I don’t have time to dig into how the simulation models are built for the CASP website, but I am curious if they translate structure into some standard topological nomenclature.

April 11, 2012 7:46 am

Hal, from a formal point of view, finite-temperature systems necessarily exhibit dynamical structure … and biological molecules definitely are finite-temperature systems.

So the short answer to your question is that the primary outputs of molecular simulations nowadays are *not* short topological descriptions of structure, but rather huge files (terabytes) of simulated trajectories. These trajectories encode the answer to practical questions like “Which residue should we modify to increase the binding affinity of this protein with respect to some target molecule?”

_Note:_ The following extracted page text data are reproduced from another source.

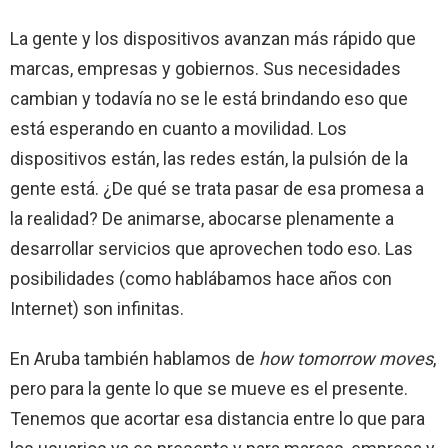
La gente y los dispositivos avanzan más rápido que
marcas, empresas y gobiernos. Sus necesidades
cambian y todavía no se le está brindando es
o que
está esperando en cuanto a movilidad. Los
dispositivos están, las redes están, la pulsión de la
gente está. ¿De qué se trata pasar de esa promesa a
la realidad? De animarse, abocarse plenamente a
desarrollar servicios que aprovechen todo eso. Las
posibilidades (como hablábamos hace años con
Internet) son infinitas.
En Aruba también hablamos de
how tomorrow moves
,
pero para la gente lo que se mueve es el presente.
Tenemos que acortar esa distancia entre lo que para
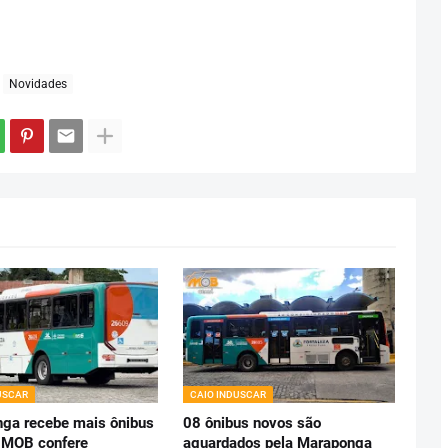
Novidades
USCAR
CAIO INDUSCAR
ga recebe mais ônibus
08 ônibus novos são
 MOB confere
aguardados pela Maraponga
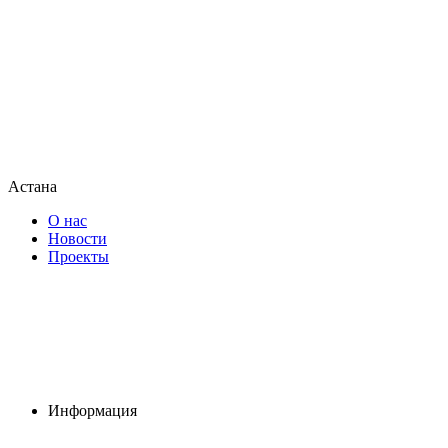
Астана
О нас
Новости
Проекты
Информация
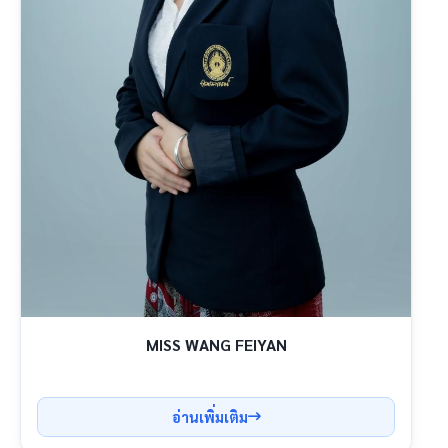
MISS WANG FEIYAN
อ่านเพิ่มเติม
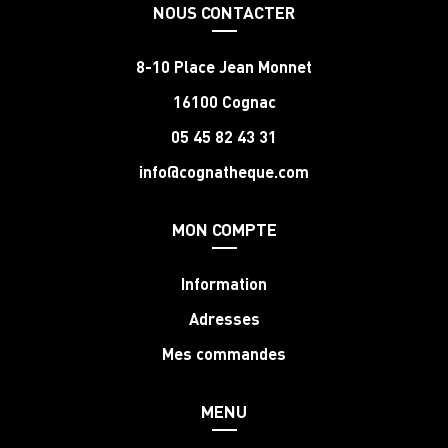
NOUS CONTACTER
8-10 Place Jean Monnet
16100 Cognac
05 45 82 43 31
info@cognatheque.com
MON COMPTE
Information
Adresses
Mes commandes
MENU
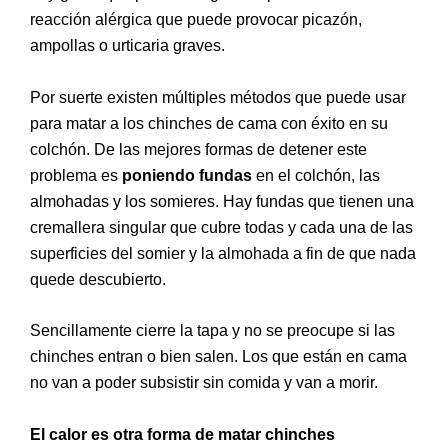
reacción alérgica que puede provocar picazón,
ampollas o urticaria graves.
Por suerte existen múltiples métodos que puede usar
para matar a los chinches de cama con éxito en su
colchón.
De las mejores formas de detener este
problema es
poniendo fundas
en el colchón, las
almohadas y los somieres.
Hay fundas que tienen una
cremallera singular que cubre todas y cada una de las
superficies del somier y la almohada a fin de que nada
quede descubierto.
Sencillamente cierre la tapa y no se preocupe si las
chinches entran o bien salen. Los que están en cama
no van a poder subsistir sin comida y van a morir.
El calor es otra forma de matar chinches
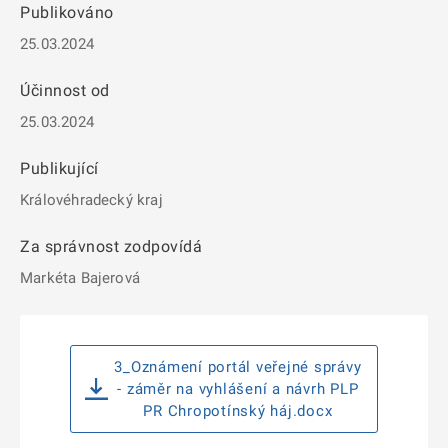
Publikováno
25.03.2024
Účinnost od
25.03.2024
Publikující
Královéhradecký kraj
Za správnost zodpovídá
Markéta Bajerová
3_Oznámení portál veřejné správy
- záměr na vyhlášení a návrh PLP
PR Chropotínský háj.docx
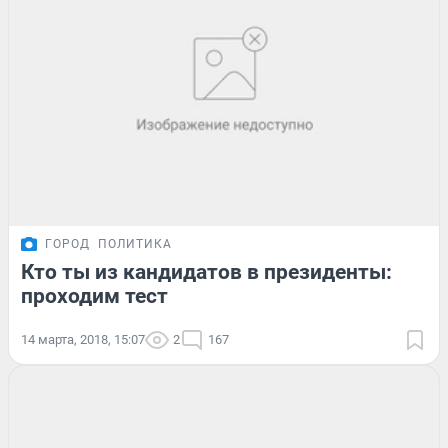
ГОРОД
ПОЛИТИКА
Кто ты из кандидатов в президенты:
проходим тест
14 марта, 2018, 15:07
2
167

Thus, as the domain of systems and synthetic biology enlarges from genomics to epigenomics, what once was aptly called “structural biology” now perhaps might better be described as “dynamical biology”.

• April 11, 2012 4:40 pm

Thanks John, it seems that the interest then isn’t just in the minimum energy folded state but also the path, My question was more motivated by the idea that the final state was of greater interest, and the thought was whether or not there is a linear nomenclature that could completely capture all the structure information of the protein.

If one accepts Anfinsen’s Dogma, then there is some unique native structure determined solely by the amino acid sequence. If the structure nomenclature and the sequence nomenclature are sufficient to completely capture the information, then all one has are two different basis describing the same information.

If s represents a sequence and t represents a structure we could say the following (taking liberties with indices):

There exists an operation A that for a sequence transition i to j we can write:

A_ij s_i = s_j

and there exists an operation B such that for a basis change from s_j to t_j we can write:

B_jj s_j = t_j

and there is an operation C such that

A_ij B_jj = C_ij

and

C_ij s_i = t_j

so that in a nice idealized world one could take information about a known sequence and use it to determine the structure of some other sequence. This seems to be called ab initio prediction.

What would be interesting, would be to take some sequence with some feature (we’ll call it a wavelet) and propogate it up and down the length of the sequence to see what happens to the strucure.

I just have a hunch that there would be some simple set of rules for certain proteins but that as the problem gets more complex, the transformation rules would as well (much like turbulence).

However, if the trajectories themselves are important then this sort of approach is obviously limited.